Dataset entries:
┌──

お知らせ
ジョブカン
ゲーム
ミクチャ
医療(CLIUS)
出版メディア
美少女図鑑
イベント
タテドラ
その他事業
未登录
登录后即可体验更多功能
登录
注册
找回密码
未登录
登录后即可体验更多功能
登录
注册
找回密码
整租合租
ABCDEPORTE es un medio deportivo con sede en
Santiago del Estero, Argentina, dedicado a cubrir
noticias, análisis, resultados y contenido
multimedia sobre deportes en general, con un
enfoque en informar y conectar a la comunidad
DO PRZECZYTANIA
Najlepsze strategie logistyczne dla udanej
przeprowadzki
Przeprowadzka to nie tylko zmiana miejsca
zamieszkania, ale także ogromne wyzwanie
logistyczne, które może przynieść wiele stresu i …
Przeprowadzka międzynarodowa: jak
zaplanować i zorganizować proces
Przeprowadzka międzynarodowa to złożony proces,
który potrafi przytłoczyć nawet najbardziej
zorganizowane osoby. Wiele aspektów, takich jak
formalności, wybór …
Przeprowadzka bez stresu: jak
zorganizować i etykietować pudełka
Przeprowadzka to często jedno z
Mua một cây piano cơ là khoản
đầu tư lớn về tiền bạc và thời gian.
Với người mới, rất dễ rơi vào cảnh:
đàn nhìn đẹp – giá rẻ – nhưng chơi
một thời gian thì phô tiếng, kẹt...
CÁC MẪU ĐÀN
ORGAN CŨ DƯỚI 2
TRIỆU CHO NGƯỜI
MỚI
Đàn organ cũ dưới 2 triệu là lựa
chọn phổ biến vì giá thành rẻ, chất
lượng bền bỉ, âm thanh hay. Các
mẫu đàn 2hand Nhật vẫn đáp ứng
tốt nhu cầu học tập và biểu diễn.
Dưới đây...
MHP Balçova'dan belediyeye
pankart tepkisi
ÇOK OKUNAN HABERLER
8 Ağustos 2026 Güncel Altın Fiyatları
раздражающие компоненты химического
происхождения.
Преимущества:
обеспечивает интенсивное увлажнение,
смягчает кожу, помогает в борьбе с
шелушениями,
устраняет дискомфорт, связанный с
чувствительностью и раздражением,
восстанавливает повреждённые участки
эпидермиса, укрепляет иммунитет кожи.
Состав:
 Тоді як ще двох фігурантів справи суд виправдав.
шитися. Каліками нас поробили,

└──

Provide the number of lines above containing "stresu" and nothing else.

2